TODAY is the feast day of Saint Ultan, 7th-century bishop of Ardbraccan in Ireland, where a holy well still bears his name. A man of letters, he educated and fed numerous poor students and was famed for his care of sick children sometimes caring for 'fifty and thrice-fifty' at a time. A proverb refers to 'Ultan's left hand against evil' which records the time, when, feeding children with his right hand, he defended Ireland against Norse invaders with his left. An early Irish poet wrote: 'Had it been the right hand that noble Ultan raised against them, no foreigner would ever have come into the land of Erin.'

4 September, 1886: Geronimo, chief of the Chiricahua Apaches (above), surrendered to the US Army. The most famous of the Apaches, Geronimo fought US federal troops and settlers encroaching on tribal lands for 11 years, especially in Arizona and New Mexico.
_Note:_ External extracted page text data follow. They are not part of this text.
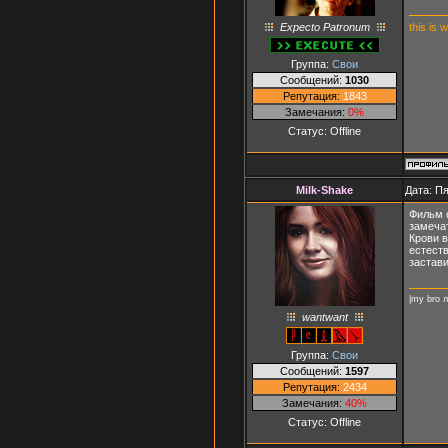
Expecto Patronum
this is 
Группа:
Свои
Сообщений:
1030
Репутация:
1843
Замечания:
0%
Статус:
Offline
Milk-Shake
Дата: Пя
Фильм о
замеча
Крови 
естеств
застав
|my bro 
wantwant
Группа:
Свои
Сообщений:
1597
Репутация:
2434
Замечания:
40%
Статус:
Offline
After a defeat in March 1886 he agreed to go quietly to Florida but resisted internment of his people on a reservation, and escaped. He finally converted to Christianity, and became a farmer in Oklahoma, appearing on state occasions, including Theodore Roosevelt's inauguration. In 1906 he dictated his life story. He died, aged 80, in 1909.

1918: The Germans retreated to the Siegfried Line.

1965: Albert Schweitzer, doctor and missionary, died.